[WORK TO COMPLETE]: Give all the lines below again, exactly, with no pictures.

[DATA PROVIDED]:
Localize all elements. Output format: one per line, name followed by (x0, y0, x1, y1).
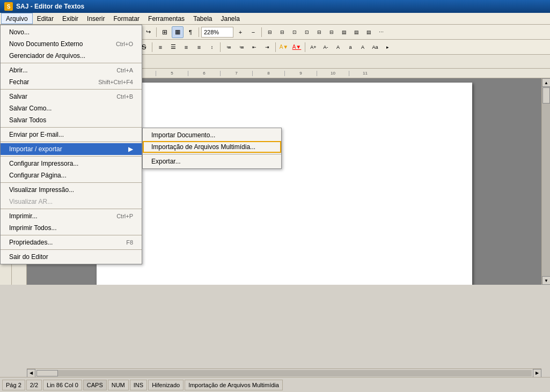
tb-extra4[interactable]: ⊡ (301, 26, 313, 38)
sep6 (261, 27, 262, 37)
sep-fmt2 (152, 42, 152, 52)
scrollbar-track[interactable] (542, 87, 550, 276)
tb-extra7[interactable]: ▤ (338, 26, 350, 38)
font-color-btn[interactable]: A▼ (291, 41, 303, 53)
menu-item-imprimir-todos[interactable]: Imprimir Todos... (1, 222, 142, 234)
menu-item-gerenciador[interactable]: Gerenciador de Arquivos... (1, 50, 142, 62)
submenu-sep (143, 154, 281, 154)
tb-extra5[interactable]: ⊟ (313, 26, 325, 38)
font-small-btn[interactable]: a (344, 41, 356, 53)
sep-fmt5 (305, 42, 305, 52)
scrollbar-horizontal[interactable]: ◀ ▶ (27, 368, 541, 377)
zoom-out-btn[interactable]: − (247, 26, 259, 38)
menu-item-salvar-todos[interactable]: Salvar Todos (1, 114, 142, 126)
ruler-mark-8: 8 (252, 71, 284, 76)
ruler-mark-11: 11 (349, 71, 381, 76)
menu-bar: Arquivo Editar Exibir Inserir Formatar F… (0, 13, 550, 25)
submenu-exportar[interactable]: Exportar... (143, 156, 281, 167)
menu-editar[interactable]: Editar (33, 13, 58, 24)
align-justify-btn[interactable]: ≡ (193, 41, 205, 53)
menu-item-enviar-email[interactable]: Enviar por E-mail... (1, 129, 142, 140)
sep5 (1, 156, 142, 157)
scroll-down-btn[interactable]: ▼ (542, 276, 550, 285)
menu-item-propriedades[interactable]: Propriedades... F8 (1, 236, 142, 248)
scroll-up-btn[interactable]: ▲ (542, 78, 550, 87)
status-caps: CAPS (83, 380, 107, 390)
menu-item-fechar[interactable]: Fechar Shift+Ctrl+F4 (1, 76, 142, 88)
arquivo-dropdown: Novo... Novo Documento Externo Ctrl+O Ge… (0, 25, 142, 264)
menu-item-importar-exportar[interactable]: Importar / exportar ▶ (1, 143, 142, 155)
scroll-h-thumb[interactable] (36, 370, 58, 376)
menu-tabela[interactable]: Tabela (189, 13, 216, 24)
status-ins: INS (130, 380, 147, 390)
ruler-mark-10: 10 (317, 71, 349, 76)
menu-item-config-pagina[interactable]: Configurar Página... (1, 169, 142, 181)
para-btn[interactable]: ¶ (185, 26, 196, 38)
importar-exportar-submenu: Importar Documento... Importação de Arqu… (142, 128, 282, 169)
align-right-btn[interactable]: ≡ (180, 41, 192, 53)
sep-fmt4 (275, 42, 276, 52)
list-unordered-btn[interactable]: ≔ (223, 41, 234, 53)
menu-janela[interactable]: Janela (217, 13, 244, 24)
tb-extra10[interactable]: ⋯ (375, 26, 387, 38)
scroll-right-btn[interactable]: ▶ (533, 369, 541, 378)
submenu-importar-doc[interactable]: Importar Documento... (143, 129, 281, 141)
align-center-btn[interactable]: ☰ (167, 41, 179, 53)
list-ordered-btn[interactable]: ≔ (236, 41, 247, 53)
menu-item-novo-externo[interactable]: Novo Documento Externo Ctrl+O (1, 38, 142, 50)
doc-page (97, 83, 472, 285)
table-btn[interactable]: ⊞ (159, 26, 171, 38)
menu-item-abrir[interactable]: Abrir... Ctrl+A (1, 64, 142, 76)
menu-item-sair[interactable]: Sair do Editor (1, 251, 142, 263)
status-num: NUM (108, 380, 129, 390)
table2-btn[interactable]: ▦ (172, 26, 184, 38)
submenu-importar-midia[interactable]: Importação de Arquivos Multimídia... (143, 141, 281, 153)
sep1 (1, 63, 142, 63)
tb-extra8[interactable]: ▤ (350, 26, 362, 38)
menu-item-novo[interactable]: Novo... (1, 26, 142, 38)
menu-item-config-impressora[interactable]: Configurar Impressora... (1, 158, 142, 169)
sep5 (199, 27, 199, 37)
sep4 (156, 27, 157, 37)
font-big-btn[interactable]: A (332, 41, 344, 53)
menu-exibir[interactable]: Exibir (58, 13, 83, 24)
menu-item-visualizar-imp[interactable]: Visualizar Impressão... (1, 184, 142, 196)
ruler-mark-7: 7 (220, 71, 252, 76)
zoom-input[interactable] (201, 27, 233, 38)
tb-extra1[interactable]: ⊟ (264, 26, 276, 38)
ruler-mark-5: 5 (156, 71, 188, 76)
scroll-h-track[interactable] (36, 370, 532, 376)
scrollbar-thumb[interactable] (542, 87, 550, 103)
menu-item-imprimir[interactable]: Imprimir... Ctrl+P (1, 210, 142, 222)
indent-btn[interactable]: ⇥ (261, 41, 273, 53)
sep4 (1, 142, 142, 142)
font-extra-btn[interactable]: ▸ (382, 41, 393, 53)
scroll-left-btn[interactable]: ◀ (27, 369, 35, 378)
font-aa-btn[interactable]: Aa (369, 41, 381, 53)
status-action: Importação de Arquivos Multimídia (185, 380, 283, 390)
sep6 (1, 182, 142, 183)
menu-arquivo[interactable]: Arquivo (1, 13, 33, 24)
font-dec-btn[interactable]: A- (320, 41, 332, 53)
align-left-btn[interactable]: ≡ (155, 41, 166, 53)
highlight-btn[interactable]: A▼ (278, 41, 290, 53)
redo-btn[interactable]: ↪ (142, 26, 154, 38)
zoom-in-btn[interactable]: + (234, 26, 246, 38)
sep8 (1, 235, 142, 235)
menu-formatar[interactable]: Formatar (109, 13, 144, 24)
tb-extra3[interactable]: ⊡ (289, 26, 300, 38)
menu-item-salvar-como[interactable]: Salvar Como... (1, 102, 142, 114)
font-inc-btn[interactable]: A+ (307, 41, 319, 53)
sep3 (1, 127, 142, 128)
font-a-btn[interactable]: A (357, 41, 369, 53)
tb-extra2[interactable]: ⊟ (276, 26, 288, 38)
menu-inserir[interactable]: Inserir (83, 13, 109, 24)
line-spacing-btn[interactable]: ↕ (206, 41, 218, 53)
tb-extra9[interactable]: ▤ (363, 26, 375, 38)
menu-ferramentas[interactable]: Ferramentas (144, 13, 189, 24)
outdent-btn[interactable]: ⇤ (248, 41, 260, 53)
status-line-col: Lin 86 Col 0 (43, 380, 82, 390)
scrollbar-vertical[interactable]: ▲ ▼ (541, 78, 550, 285)
tb-extra6[interactable]: ⊟ (326, 26, 338, 38)
menu-item-salvar[interactable]: Salvar Ctrl+B (1, 91, 142, 102)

[FINISHED EXERCISE]:
Localize all elements. Output format: one per line, name followed by (x0, y0, x1, y1).
tb-extra4[interactable]: ⊡ (301, 26, 313, 38)
sep6 (261, 27, 262, 37)
sep-fmt2 (152, 42, 152, 52)
scrollbar-track[interactable] (542, 87, 550, 276)
tb-extra7[interactable]: ▤ (338, 26, 350, 38)
font-color-btn[interactable]: A▼ (291, 41, 303, 53)
menu-item-imprimir-todos[interactable]: Imprimir Todos... (1, 222, 142, 234)
menu-item-gerenciador[interactable]: Gerenciador de Arquivos... (1, 50, 142, 62)
submenu-sep (143, 154, 281, 154)
tb-extra5[interactable]: ⊟ (313, 26, 325, 38)
font-small-btn[interactable]: a (344, 41, 356, 53)
sep-fmt5 (305, 42, 305, 52)
scrollbar-horizontal[interactable]: ◀ ▶ (27, 368, 541, 377)
zoom-out-btn[interactable]: − (247, 26, 259, 38)
menu-item-salvar-todos[interactable]: Salvar Todos (1, 114, 142, 126)
ruler-mark-8: 8 (252, 71, 284, 76)
ruler-mark-11: 11 (349, 71, 381, 76)
menu-bar: Arquivo Editar Exibir Inserir Formatar F… (0, 13, 550, 25)
submenu-exportar[interactable]: Exportar... (143, 156, 281, 167)
menu-editar[interactable]: Editar (33, 13, 58, 24)
align-justify-btn[interactable]: ≡ (193, 41, 205, 53)
menu-item-enviar-email[interactable]: Enviar por E-mail... (1, 129, 142, 140)
sep5 (1, 156, 142, 157)
scroll-down-btn[interactable]: ▼ (542, 276, 550, 285)
menu-item-propriedades[interactable]: Propriedades... F8 (1, 236, 142, 248)
scroll-up-btn[interactable]: ▲ (542, 78, 550, 87)
status-caps: CAPS (83, 380, 107, 390)
menu-item-fechar[interactable]: Fechar Shift+Ctrl+F4 (1, 76, 142, 88)
arquivo-dropdown: Novo... Novo Documento Externo Ctrl+O Ge… (0, 25, 142, 264)
menu-item-importar-exportar[interactable]: Importar / exportar ▶ (1, 143, 142, 155)
scroll-h-thumb[interactable] (36, 370, 58, 376)
menu-tabela[interactable]: Tabela (189, 13, 216, 24)
status-ins: INS (130, 380, 147, 390)
ruler-mark-10: 10 (317, 71, 349, 76)
menu-item-config-pagina[interactable]: Configurar Página... (1, 169, 142, 181)
para-btn[interactable]: ¶ (185, 26, 196, 38)
importar-exportar-submenu: Importar Documento... Importação de Arqu… (142, 128, 282, 169)
align-right-btn[interactable]: ≡ (180, 41, 192, 53)
sep-fmt4 (275, 42, 276, 52)
list-unordered-btn[interactable]: ≔ (223, 41, 234, 53)
menu-janela[interactable]: Janela (217, 13, 244, 24)
tb-extra10[interactable]: ⋯ (375, 26, 387, 38)
scroll-right-btn[interactable]: ▶ (533, 369, 541, 378)
submenu-importar-doc[interactable]: Importar Documento... (143, 129, 281, 141)
align-center-btn[interactable]: ☰ (167, 41, 179, 53)
list-ordered-btn[interactable]: ≔ (236, 41, 247, 53)
menu-item-novo-externo[interactable]: Novo Documento Externo Ctrl+O (1, 38, 142, 50)
doc-page (97, 83, 472, 285)
table-btn[interactable]: ⊞ (159, 26, 171, 38)
menu-item-abrir[interactable]: Abrir... Ctrl+A (1, 64, 142, 76)
menu-item-sair[interactable]: Sair do Editor (1, 251, 142, 263)
status-num: NUM (108, 380, 129, 390)
table2-btn[interactable]: ▦ (172, 26, 184, 38)
submenu-importar-midia[interactable]: Importação de Arquivos Multimídia... (143, 141, 281, 153)
sep1 (1, 63, 142, 63)
tb-extra8[interactable]: ▤ (350, 26, 362, 38)
menu-item-novo[interactable]: Novo... (1, 26, 142, 38)
menu-item-config-impressora[interactable]: Configurar Impressora... (1, 158, 142, 169)
sep5 (199, 27, 199, 37)
sep4 (156, 27, 157, 37)
font-big-btn[interactable]: A (332, 41, 344, 53)
menu-exibir[interactable]: Exibir (58, 13, 83, 24)
menu-item-visualizar-imp[interactable]: Visualizar Impressão... (1, 184, 142, 196)
ruler-mark-7: 7 (220, 71, 252, 76)
zoom-input[interactable] (201, 27, 233, 38)
tb-extra1[interactable]: ⊟ (264, 26, 276, 38)
ruler-mark-5: 5 (156, 71, 188, 76)
scroll-h-track[interactable] (36, 370, 532, 376)
scrollbar-thumb[interactable] (542, 87, 550, 103)
menu-item-imprimir[interactable]: Imprimir... Ctrl+P (1, 210, 142, 222)
indent-btn[interactable]: ⇥ (261, 41, 273, 53)
sep4 (1, 142, 142, 142)
font-extra-btn[interactable]: ▸ (382, 41, 393, 53)
scroll-left-btn[interactable]: ◀ (27, 369, 35, 378)
font-aa-btn[interactable]: Aa (369, 41, 381, 53)
status-action: Importação de Arquivos Multimídia (185, 380, 283, 390)
sep6 (1, 182, 142, 183)
menu-arquivo[interactable]: Arquivo (1, 13, 33, 24)
font-dec-btn[interactable]: A- (320, 41, 332, 53)
align-left-btn[interactable]: ≡ (155, 41, 166, 53)
highlight-btn[interactable]: A▼ (278, 41, 290, 53)
redo-btn[interactable]: ↪ (142, 26, 154, 38)
zoom-in-btn[interactable]: + (234, 26, 246, 38)
sep8 (1, 235, 142, 235)
menu-formatar[interactable]: Formatar (109, 13, 144, 24)
tb-extra3[interactable]: ⊡ (289, 26, 300, 38)
menu-item-salvar-como[interactable]: Salvar Como... (1, 102, 142, 114)
font-inc-btn[interactable]: A+ (307, 41, 319, 53)
sep3 (1, 127, 142, 128)
font-a-btn[interactable]: A (357, 41, 369, 53)
tb-extra2[interactable]: ⊟ (276, 26, 288, 38)
menu-inserir[interactable]: Inserir (83, 13, 109, 24)
line-spacing-btn[interactable]: ↕ (206, 41, 218, 53)
tb-extra9[interactable]: ▤ (363, 26, 375, 38)
menu-ferramentas[interactable]: Ferramentas (144, 13, 189, 24)
outdent-btn[interactable]: ⇤ (248, 41, 260, 53)
status-line-col: Lin 86 Col 0 (43, 380, 82, 390)
scrollbar-vertical[interactable]: ▲ ▼ (541, 78, 550, 285)
tb-extra6[interactable]: ⊟ (326, 26, 338, 38)
menu-item-salvar[interactable]: Salvar Ctrl+B (1, 91, 142, 102)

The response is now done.